I have the strong desire to protect the sad, alone girls summoning the inner strength to get through what it is they have to.
When I was playing Star Wars Galaxies I met a girl named Keisha. She was a new player, or n00b in the language you people understand. She needed help completing a mission. And then another, and another. It got so that every time I was in, I would find her, getting her tail kicked, and I would ride in on my white speeder, whip out my lightning cannon, and stand in the gap over her incapacitated body fighting off wave after wave of enemy units until she recovered and I could take her wounded body to medical facilities.

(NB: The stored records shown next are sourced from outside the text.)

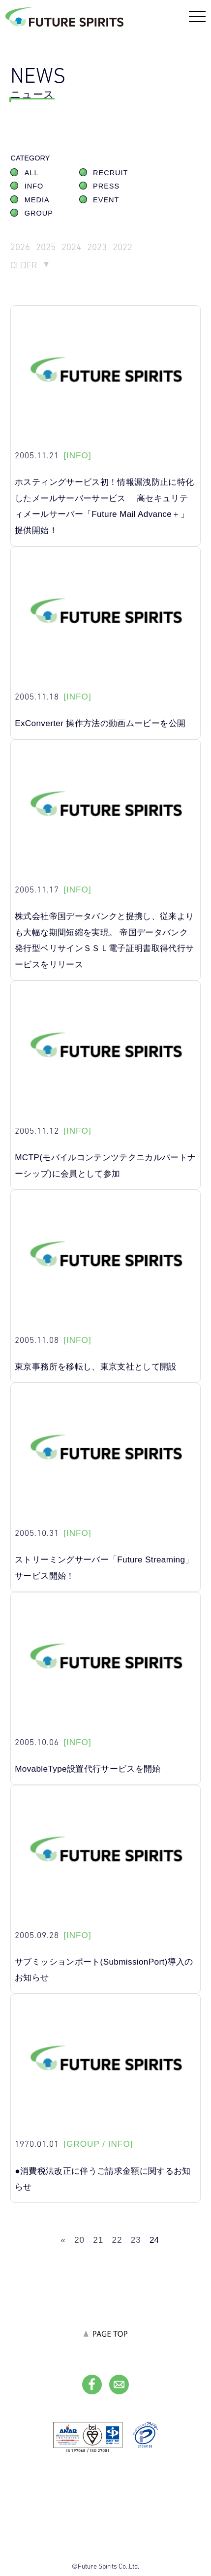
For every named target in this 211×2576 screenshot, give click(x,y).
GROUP (39, 213)
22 (117, 2240)
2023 (97, 247)
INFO (34, 186)
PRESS (106, 186)
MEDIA (37, 200)
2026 (20, 247)
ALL (32, 173)
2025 (46, 247)
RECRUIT (110, 173)
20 (79, 2240)
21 (98, 2240)
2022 (122, 247)
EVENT (106, 200)
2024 (71, 247)
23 (136, 2240)
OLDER (23, 265)
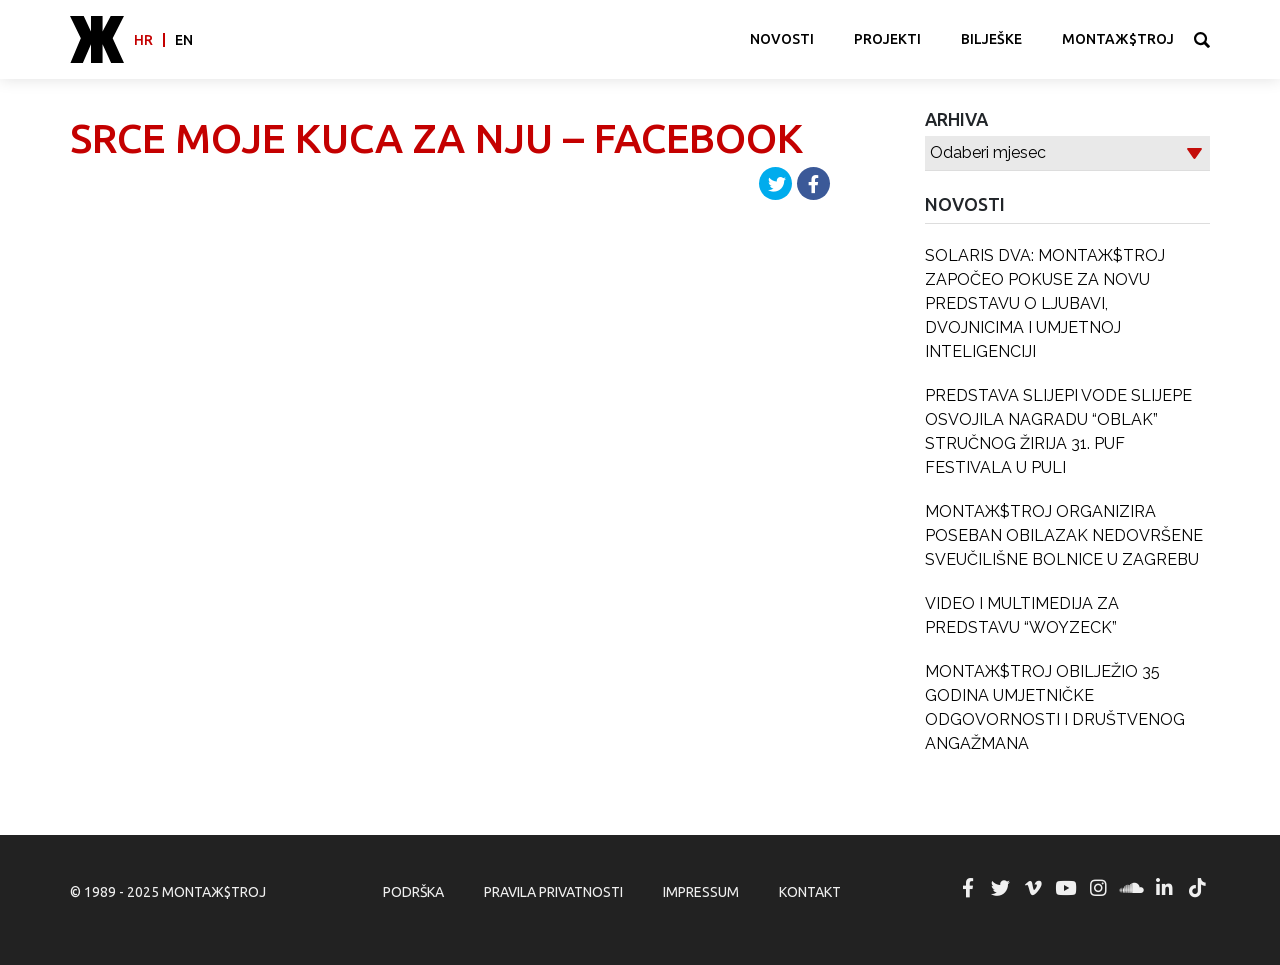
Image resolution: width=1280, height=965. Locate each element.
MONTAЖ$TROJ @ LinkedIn (1164, 888)
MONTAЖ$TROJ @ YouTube (1066, 888)
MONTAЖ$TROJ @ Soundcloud (1132, 888)
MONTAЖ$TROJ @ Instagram (1099, 888)
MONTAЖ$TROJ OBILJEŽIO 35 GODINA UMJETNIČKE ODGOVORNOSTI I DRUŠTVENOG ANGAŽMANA (1055, 707)
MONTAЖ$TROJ (1118, 39)
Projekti (887, 39)
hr (143, 40)
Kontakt (810, 892)
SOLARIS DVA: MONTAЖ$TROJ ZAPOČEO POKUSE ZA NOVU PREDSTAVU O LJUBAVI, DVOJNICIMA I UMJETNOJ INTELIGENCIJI (1045, 303)
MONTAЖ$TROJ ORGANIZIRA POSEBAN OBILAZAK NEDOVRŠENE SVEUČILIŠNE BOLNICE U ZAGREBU (1064, 535)
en (184, 40)
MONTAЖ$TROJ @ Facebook (968, 888)
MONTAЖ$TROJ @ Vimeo (1033, 888)
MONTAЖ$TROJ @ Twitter (1000, 888)
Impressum (701, 892)
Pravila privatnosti (553, 892)
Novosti (782, 39)
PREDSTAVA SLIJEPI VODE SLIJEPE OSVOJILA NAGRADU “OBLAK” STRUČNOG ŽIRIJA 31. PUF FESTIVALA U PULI (1058, 431)
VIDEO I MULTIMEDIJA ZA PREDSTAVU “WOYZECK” (1022, 615)
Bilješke (991, 39)
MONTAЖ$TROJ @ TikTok (1197, 888)
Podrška (413, 892)
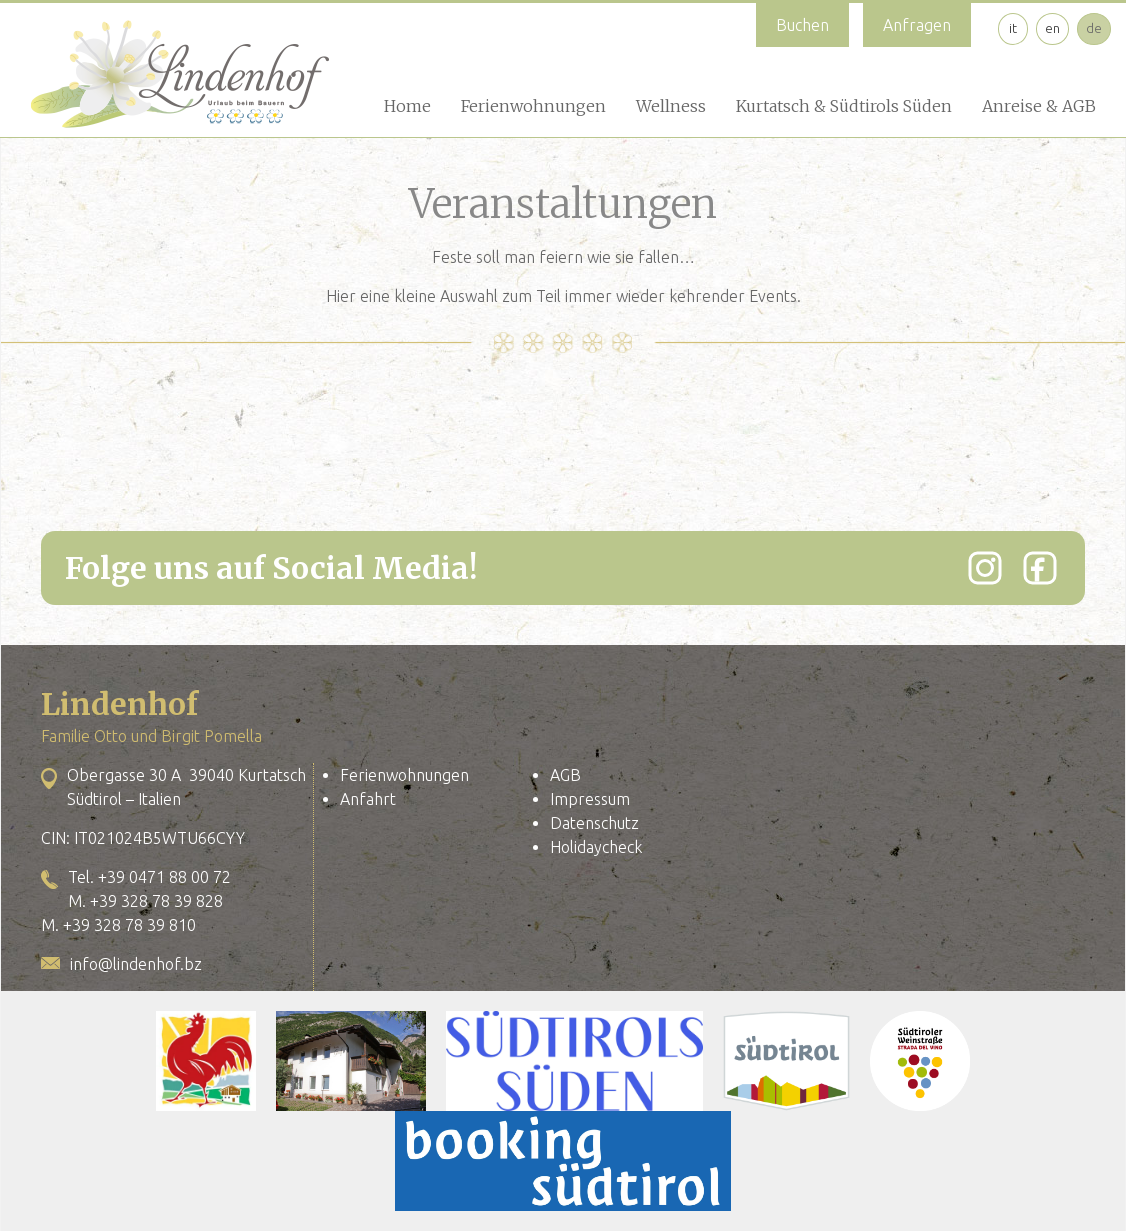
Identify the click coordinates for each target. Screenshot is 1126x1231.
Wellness (671, 106)
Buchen (802, 25)
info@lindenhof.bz (136, 964)
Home (407, 106)
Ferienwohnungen (533, 106)
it (1013, 28)
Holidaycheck (596, 847)
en (1052, 28)
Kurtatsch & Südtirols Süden (844, 106)
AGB (565, 775)
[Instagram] (985, 568)
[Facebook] (1040, 568)
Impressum (590, 799)
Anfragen (917, 25)
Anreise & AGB (1039, 106)
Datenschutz (594, 823)
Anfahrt (368, 799)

I was her knight in shining armor, or bounty hunter in heavy compact armor. Now I know you girls are all burying your heads in your hands and mourning the utter geekery of it all, but how different is this than the flights of fantasy you take into romance novels? Maybe the epic fantasy story are a guys version of the romance novel. Maybe we like being the Luke Skywalker or Han Solo rescuing the Princess Leia as much as ya’ll like be the Scarlet O’Hare doing whatever the heck it was she did.
But, at the risk of revealing the truly hopeless depths of my nerditory nature, like Geordi LaForge, I knew when to turn the computer off and come back to reality. The appearance of The Girl is based on how Keisha looked in-game, minus the Star Warsy clothing which I chose to replace with a shamelessly traditional schoolgirl outfit.